With the pictures left out, retype exactly the lines below starting at the line that contains "Rockmusik die deutsche" and ending at the line that contains "szafek w odcieniu".

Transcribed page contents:
Segment Open

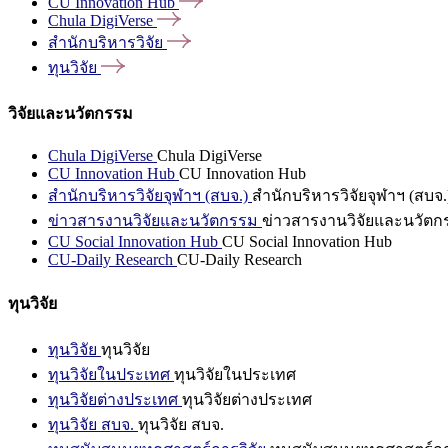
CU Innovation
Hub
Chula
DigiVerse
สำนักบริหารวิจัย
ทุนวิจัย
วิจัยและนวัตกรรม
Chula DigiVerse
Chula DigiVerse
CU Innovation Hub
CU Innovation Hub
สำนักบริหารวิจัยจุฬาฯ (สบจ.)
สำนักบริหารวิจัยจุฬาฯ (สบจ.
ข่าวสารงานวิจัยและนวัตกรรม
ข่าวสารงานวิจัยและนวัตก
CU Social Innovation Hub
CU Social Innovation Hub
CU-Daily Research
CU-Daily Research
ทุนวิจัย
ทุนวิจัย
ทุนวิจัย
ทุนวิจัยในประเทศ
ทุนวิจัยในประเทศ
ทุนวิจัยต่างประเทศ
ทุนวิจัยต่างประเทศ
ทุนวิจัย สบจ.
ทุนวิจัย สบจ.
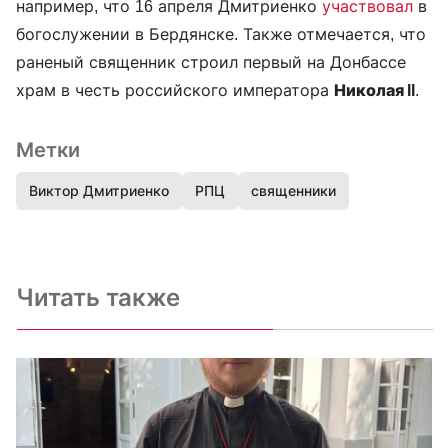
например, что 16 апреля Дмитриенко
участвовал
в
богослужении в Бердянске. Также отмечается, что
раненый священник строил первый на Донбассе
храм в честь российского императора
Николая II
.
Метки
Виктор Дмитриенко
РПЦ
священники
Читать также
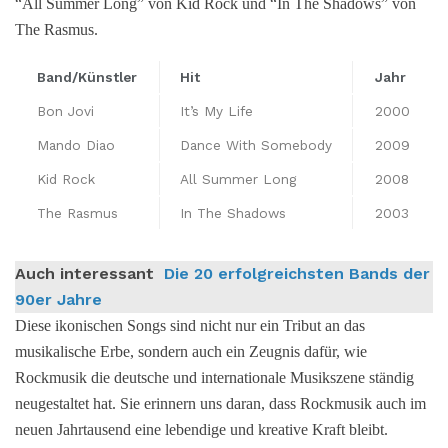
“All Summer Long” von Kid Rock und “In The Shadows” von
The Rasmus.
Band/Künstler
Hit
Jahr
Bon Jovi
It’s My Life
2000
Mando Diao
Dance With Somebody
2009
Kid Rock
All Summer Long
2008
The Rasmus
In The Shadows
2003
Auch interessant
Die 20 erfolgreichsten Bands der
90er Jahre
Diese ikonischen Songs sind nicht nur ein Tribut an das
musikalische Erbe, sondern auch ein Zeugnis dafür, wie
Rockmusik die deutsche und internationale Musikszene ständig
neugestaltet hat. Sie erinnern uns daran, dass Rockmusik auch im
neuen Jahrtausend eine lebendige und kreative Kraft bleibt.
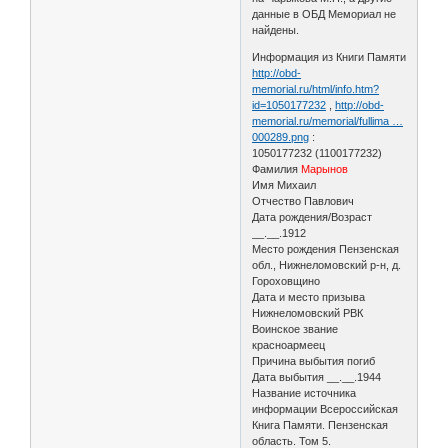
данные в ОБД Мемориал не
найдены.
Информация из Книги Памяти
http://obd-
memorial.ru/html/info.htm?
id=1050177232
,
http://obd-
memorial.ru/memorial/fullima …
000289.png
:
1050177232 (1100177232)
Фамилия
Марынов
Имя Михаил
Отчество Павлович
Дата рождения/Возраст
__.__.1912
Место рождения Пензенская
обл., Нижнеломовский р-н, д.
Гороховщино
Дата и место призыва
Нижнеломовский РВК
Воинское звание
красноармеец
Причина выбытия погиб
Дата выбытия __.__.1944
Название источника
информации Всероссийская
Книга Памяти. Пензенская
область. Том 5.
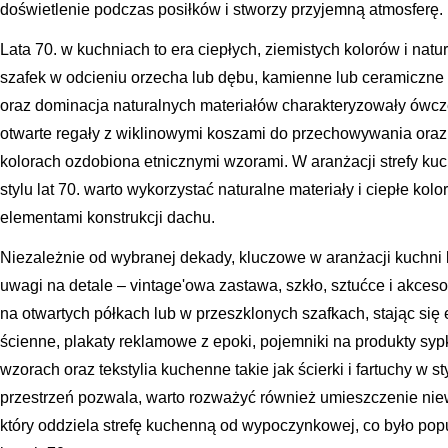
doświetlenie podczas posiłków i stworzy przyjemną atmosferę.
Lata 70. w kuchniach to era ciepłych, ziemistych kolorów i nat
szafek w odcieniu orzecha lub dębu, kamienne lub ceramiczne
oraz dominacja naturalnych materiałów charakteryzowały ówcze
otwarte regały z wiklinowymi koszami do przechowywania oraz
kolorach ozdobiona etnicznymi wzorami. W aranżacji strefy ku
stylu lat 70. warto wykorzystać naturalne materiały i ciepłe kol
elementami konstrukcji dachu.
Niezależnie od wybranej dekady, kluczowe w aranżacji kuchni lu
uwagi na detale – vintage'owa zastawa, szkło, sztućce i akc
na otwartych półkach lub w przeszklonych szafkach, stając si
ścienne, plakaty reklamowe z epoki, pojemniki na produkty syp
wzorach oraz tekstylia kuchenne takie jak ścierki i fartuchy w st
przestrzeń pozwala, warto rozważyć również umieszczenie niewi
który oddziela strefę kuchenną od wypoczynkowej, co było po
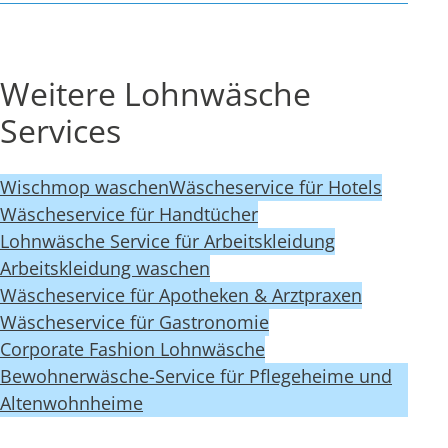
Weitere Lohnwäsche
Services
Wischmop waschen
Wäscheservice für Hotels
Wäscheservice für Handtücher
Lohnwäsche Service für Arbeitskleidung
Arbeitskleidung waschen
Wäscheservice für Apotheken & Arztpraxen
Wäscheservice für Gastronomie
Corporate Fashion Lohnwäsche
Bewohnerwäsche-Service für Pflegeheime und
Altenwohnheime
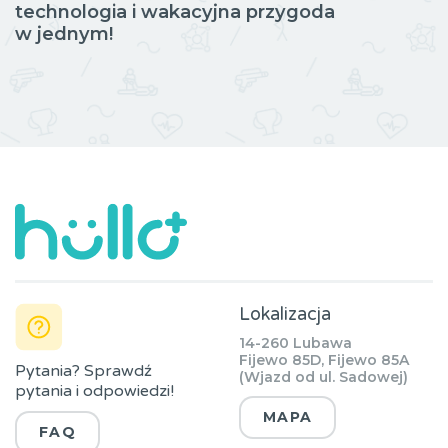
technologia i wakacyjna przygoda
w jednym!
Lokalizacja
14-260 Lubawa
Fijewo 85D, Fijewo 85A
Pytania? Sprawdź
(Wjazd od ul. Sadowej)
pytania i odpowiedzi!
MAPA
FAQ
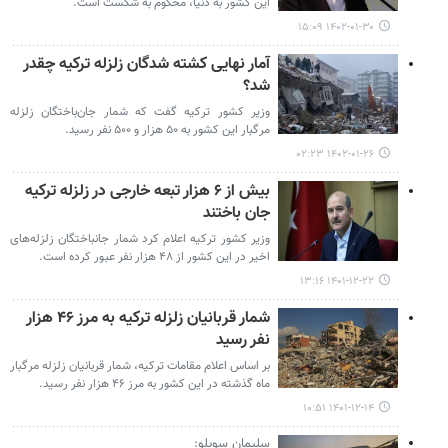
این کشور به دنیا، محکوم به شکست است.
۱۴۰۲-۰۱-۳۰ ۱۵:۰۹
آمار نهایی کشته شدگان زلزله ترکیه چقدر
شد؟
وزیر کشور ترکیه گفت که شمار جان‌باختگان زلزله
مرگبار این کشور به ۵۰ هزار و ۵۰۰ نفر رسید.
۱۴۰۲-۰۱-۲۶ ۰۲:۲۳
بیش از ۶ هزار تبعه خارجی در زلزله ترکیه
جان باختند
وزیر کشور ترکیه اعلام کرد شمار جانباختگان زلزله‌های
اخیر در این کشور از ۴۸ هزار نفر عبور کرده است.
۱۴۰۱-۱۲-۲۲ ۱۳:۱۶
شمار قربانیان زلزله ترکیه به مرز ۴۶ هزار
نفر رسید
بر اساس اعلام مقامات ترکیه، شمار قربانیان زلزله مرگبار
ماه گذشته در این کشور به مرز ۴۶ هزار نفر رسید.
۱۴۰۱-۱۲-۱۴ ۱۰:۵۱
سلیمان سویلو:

Segment Closed
Segment Open

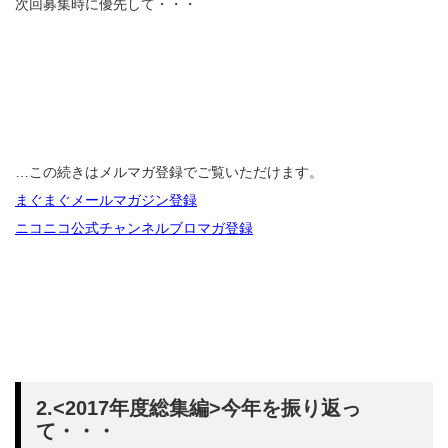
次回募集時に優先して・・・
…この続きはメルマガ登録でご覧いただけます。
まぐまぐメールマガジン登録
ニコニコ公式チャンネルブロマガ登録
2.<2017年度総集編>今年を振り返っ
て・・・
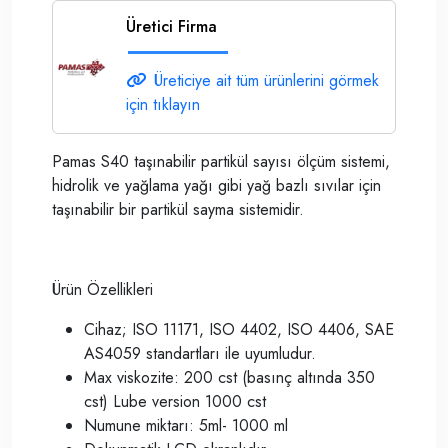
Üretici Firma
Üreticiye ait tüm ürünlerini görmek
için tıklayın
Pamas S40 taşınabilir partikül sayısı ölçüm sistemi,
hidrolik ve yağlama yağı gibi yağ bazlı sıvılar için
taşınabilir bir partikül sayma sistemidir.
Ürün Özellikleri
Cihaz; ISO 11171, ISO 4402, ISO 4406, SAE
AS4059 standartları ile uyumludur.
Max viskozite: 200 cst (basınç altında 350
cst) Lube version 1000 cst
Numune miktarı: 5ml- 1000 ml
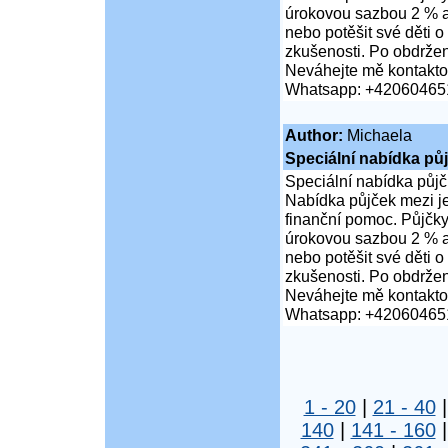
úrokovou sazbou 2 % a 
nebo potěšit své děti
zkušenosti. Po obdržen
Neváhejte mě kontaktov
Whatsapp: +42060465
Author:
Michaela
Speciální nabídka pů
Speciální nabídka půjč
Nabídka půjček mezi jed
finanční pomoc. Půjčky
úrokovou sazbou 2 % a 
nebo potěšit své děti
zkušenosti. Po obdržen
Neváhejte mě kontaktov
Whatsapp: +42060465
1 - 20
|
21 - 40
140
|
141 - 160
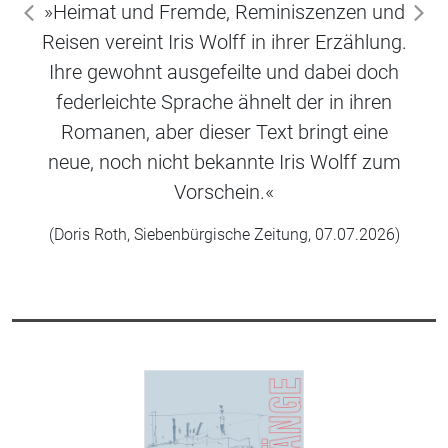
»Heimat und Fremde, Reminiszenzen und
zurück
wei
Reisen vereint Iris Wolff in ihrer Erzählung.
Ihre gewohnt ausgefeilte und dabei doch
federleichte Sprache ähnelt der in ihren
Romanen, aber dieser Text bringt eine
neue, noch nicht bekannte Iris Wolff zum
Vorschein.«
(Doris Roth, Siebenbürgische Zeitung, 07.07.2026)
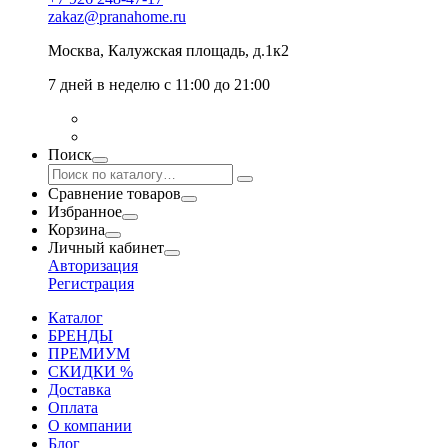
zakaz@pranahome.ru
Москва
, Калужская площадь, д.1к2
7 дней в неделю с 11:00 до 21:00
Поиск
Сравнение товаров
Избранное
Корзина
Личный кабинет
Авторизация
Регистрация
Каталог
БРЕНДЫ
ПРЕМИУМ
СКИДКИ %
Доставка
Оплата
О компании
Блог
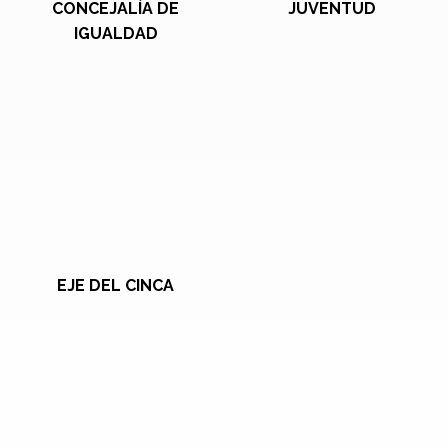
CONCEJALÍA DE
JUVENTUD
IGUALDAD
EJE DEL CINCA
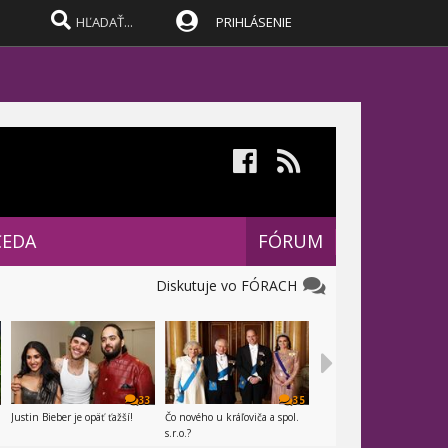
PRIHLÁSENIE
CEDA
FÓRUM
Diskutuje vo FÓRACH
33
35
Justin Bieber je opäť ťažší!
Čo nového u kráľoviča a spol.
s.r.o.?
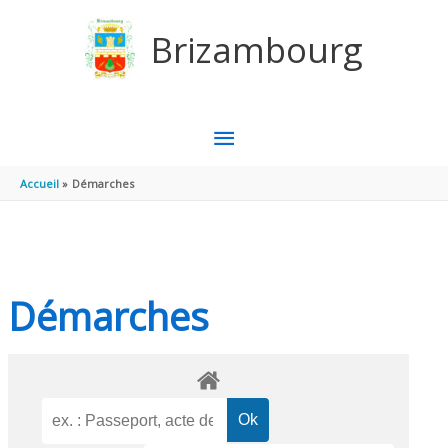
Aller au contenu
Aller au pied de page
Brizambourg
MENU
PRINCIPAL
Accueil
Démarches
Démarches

Segment Closed

• [SOLUTION]:
Rockmusik die deutsche und internationale Musikszene ständig
neugestaltet hat. Sie erinnern uns daran, dass Rockmusik auch im
neuen Jahrtausend eine lebendige und kreative Kraft bleibt.
данные в ОБД Мемориал не
найдены.
Информация из Книги Памяти
http://obd-
memorial.ru/html/info.htm?
id=1050177232
,
http://obd-
memorial.ru/memorial/fullima …
000289.png
:
1050177232 (1100177232)
Фамилия
Марынов
Имя Михаил
Отчество Павлович
Дата рождения/Возраст
__.__.1912
Место рождения Пензенская
обл., Нижнеломовский р-н, д.
Гороховщино
Дата и место призыва
Нижнеломовский РВК
Воинское звание
красноармеец
Причина выбытия погиб
Дата выбытия __.__.1944
Название источника
информации Всероссийская
Книга Памяти. Пензенская
область. Том 5.
doświetlenie podczas posiłków i stworzy przyjemną atmosferę.
Lata 70. w kuchniach to era ciepłych, ziemistych kolorów i nat
szafek w odcieniu orzecha lub dębu, kamienne lub ceramiczne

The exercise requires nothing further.